I am trying to make a sitescraper. I made it on my local machine and it works very fine there. When I execute the same on my server, it shows a 403 forbidden error.
I am using the PHP Simple HTML DOM Parser. The error I get on the server is this:
Warning:
file_get_contents(http://example.com/viewProperty.html?id=7715888)
[function.file-get-contents]: failed
to open stream: HTTP request failed!
HTTP/1.1 403 Forbidden in
/home/scraping/simple_html_dom.php on
line 40
The line of code triggering it is:
$url="http://www.example.com/viewProperty.html?id=".$id;
$html=file_get_html($url);
I have checked the php.ini on the server and allow_url_fopen is On.
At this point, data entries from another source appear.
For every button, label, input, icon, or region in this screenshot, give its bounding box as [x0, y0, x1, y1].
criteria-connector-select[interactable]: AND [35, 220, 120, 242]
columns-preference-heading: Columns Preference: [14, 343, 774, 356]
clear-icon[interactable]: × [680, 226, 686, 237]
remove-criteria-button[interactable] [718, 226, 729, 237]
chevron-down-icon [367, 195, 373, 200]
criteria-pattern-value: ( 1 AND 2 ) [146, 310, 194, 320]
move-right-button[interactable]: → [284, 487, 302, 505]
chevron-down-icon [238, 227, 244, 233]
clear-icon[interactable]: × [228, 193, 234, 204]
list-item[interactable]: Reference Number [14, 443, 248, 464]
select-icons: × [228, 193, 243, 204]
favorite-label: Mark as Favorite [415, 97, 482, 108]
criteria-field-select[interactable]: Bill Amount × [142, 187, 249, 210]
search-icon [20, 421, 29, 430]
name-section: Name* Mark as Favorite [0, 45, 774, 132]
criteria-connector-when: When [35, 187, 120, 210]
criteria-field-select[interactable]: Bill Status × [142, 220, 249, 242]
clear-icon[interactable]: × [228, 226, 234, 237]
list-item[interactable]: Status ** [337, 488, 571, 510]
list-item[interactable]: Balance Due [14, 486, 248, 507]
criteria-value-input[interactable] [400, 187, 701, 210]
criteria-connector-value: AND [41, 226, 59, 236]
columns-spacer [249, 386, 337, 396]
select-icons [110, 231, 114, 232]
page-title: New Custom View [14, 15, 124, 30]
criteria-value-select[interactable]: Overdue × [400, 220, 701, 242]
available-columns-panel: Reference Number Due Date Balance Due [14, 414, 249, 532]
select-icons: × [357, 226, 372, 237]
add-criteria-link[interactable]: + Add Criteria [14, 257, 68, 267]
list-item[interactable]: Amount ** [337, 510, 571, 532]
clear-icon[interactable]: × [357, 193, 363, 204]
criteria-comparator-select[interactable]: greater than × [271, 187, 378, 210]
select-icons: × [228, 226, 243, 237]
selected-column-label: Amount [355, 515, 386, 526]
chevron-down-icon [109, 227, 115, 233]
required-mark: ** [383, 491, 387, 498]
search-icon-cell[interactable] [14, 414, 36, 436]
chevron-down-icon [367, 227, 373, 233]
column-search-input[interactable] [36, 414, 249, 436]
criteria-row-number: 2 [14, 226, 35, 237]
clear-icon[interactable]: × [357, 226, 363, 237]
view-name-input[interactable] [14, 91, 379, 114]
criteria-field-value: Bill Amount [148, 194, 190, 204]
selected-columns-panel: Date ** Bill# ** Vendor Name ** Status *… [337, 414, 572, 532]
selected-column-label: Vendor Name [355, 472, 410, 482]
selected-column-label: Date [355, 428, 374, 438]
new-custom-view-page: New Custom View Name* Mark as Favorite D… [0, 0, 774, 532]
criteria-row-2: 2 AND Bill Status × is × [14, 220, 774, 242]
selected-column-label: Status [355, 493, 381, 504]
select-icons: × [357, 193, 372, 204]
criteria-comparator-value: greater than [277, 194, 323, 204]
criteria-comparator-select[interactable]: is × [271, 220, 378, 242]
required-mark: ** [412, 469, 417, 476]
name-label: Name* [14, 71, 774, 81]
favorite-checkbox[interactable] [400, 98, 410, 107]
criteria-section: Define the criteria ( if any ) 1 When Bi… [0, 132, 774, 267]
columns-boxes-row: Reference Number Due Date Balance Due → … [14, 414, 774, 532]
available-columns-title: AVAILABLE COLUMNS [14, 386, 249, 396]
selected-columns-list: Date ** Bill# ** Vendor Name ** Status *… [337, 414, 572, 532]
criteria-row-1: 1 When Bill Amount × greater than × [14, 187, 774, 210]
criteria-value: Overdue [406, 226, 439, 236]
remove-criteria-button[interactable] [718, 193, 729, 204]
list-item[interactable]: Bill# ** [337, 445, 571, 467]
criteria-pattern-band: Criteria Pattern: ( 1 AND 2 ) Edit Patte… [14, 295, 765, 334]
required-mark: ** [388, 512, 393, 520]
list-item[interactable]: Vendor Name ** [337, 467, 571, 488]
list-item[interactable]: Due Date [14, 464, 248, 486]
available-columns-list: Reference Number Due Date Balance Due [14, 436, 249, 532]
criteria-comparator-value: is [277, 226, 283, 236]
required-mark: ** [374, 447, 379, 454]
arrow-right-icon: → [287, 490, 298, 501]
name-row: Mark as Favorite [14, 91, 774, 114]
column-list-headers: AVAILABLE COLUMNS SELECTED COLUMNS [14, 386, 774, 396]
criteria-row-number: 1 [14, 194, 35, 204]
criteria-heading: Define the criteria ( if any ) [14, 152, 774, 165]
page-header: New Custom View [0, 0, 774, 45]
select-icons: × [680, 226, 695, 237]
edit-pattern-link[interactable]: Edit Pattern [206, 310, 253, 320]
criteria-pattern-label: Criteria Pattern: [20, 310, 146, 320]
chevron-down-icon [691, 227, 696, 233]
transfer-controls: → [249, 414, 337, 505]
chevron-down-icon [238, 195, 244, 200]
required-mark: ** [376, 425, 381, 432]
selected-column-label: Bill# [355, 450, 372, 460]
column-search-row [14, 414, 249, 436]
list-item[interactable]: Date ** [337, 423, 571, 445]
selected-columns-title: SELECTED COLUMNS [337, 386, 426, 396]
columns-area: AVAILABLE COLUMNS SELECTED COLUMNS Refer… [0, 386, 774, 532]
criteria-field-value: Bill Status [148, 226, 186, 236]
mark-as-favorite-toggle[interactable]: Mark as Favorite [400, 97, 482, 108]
Possible solution can be using curl, but I need to know where I am going wrong.
I know it's quite an old thread but thought of sharing some ideas.
Most likely if you don't get any content while accessing an webpage, probably it doesn't want you to be able to get the content. So how does it identify that a script is trying to access the webpage, not a human? Generally, it is the User-Agent header in the HTTP request sent to the server.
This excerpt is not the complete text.